Cerca de 5,4 milhões de catalães, maiores de 16 anos, são chamados este domingo a responder a duas questões no boletim de voto: "Quer que a Catalunha seja um Estado? Se sim, quer que este Estado seja independente?".

O presidente da Generalitat votou pouco depois das 11h30, na escola Pia Balmes. "Não é a votação definitiva, mas é muito importante", declarou Artur Mas, depois de depositar o seu voto na urna.

"Apesar das enormes dificuldades e impedimentos, finalmente as pessoas puderam sair à rua para o 9N [9 de novembro] e depositar numa urna aquilo que elas creem que deve ser o futuro político" da Catalunha, acrescentou.
Normalidade
A jornada do 9N, que tem no terreno o apoio de 40 mil voluntários, iniciou-se com normalidade.
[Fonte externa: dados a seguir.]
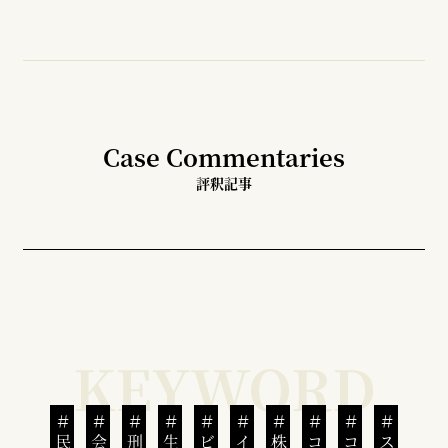
Case Commentaries
評釈記事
Às 9h00, 1.317 espaços abriram as portas com 6.695 mesas de voto, de acordo com informações da Generalitat, citadas pelo diário El País.

Catalães esperam para votar. (Foto: Guastau Nacarino, Reuters)
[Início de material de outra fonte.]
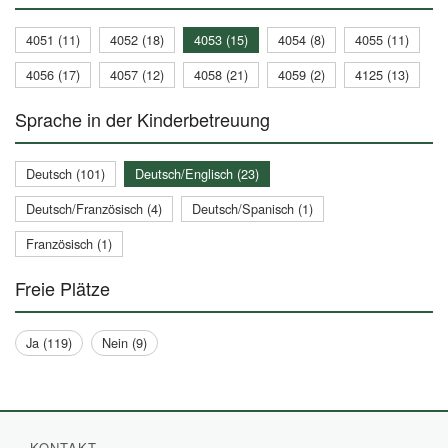
4051 (11)
4052 (18)
4053 (15)
4054 (8)
4055 (11)
4056 (17)
4057 (12)
4058 (21)
4059 (2)
4125 (13)
Sprache in der Kinderbetreuung
Deutsch (101)
Deutsch/Englisch (23)
Deutsch/Französisch (4)
Deutsch/Spanisch (1)
Französisch (1)
Freie Plätze
Ja (119)
Nein (9)
KONTAKT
Ao princípio da manhã, em Girona, os voluntários tiveram de atuar. Um grupo de seis a oito encapuzados tentou quebrar uma urna e partiu copos e pratos.
Carme Forcadell, presidente de uma associação a favor da consulta, disse que estarem abertas as urnas "já é um êxito".


Em L’Hospitalet de Llobregat, um outro instituto não abriu as portas para a votação porque a diretora da entidade se negou a dar as chaves do centro aos voluntários da consulta popular.
Denúncia contra Mas
Já se faziam as escolhas dos catalães e os depósitos nas urnas quando o UPyD apresentou uma denúncia contra o presidente Artur Mas e os vereadores da Educação e do Interior, Irene Rigau e Ramon Espadaler, respetivamente.
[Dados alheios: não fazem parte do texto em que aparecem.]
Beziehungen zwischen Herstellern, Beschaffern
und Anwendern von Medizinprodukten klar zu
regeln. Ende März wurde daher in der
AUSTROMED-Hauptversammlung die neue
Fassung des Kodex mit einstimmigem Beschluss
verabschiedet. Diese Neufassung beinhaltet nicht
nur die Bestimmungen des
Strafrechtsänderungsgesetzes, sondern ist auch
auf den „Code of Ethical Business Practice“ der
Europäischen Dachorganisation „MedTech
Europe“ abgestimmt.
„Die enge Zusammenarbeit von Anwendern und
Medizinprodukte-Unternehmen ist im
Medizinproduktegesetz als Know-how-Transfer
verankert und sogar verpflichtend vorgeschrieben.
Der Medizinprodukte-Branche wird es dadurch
O partido está contra o "processo participativo", como se lê na tomada de posição citada por El País, e pediu às autoridades que o paralisem e detenham os seus autores.

A denúncia solicitava a atuação das forças de segurança no sentido de encerrar os edifícios públicos que albergam as urnas desta consulta popular. A organização partidária liderada por Rosa Díez pediu ainda o confisco de material e a detenção dos voluntários que se oponham à atuação dos responsáveis.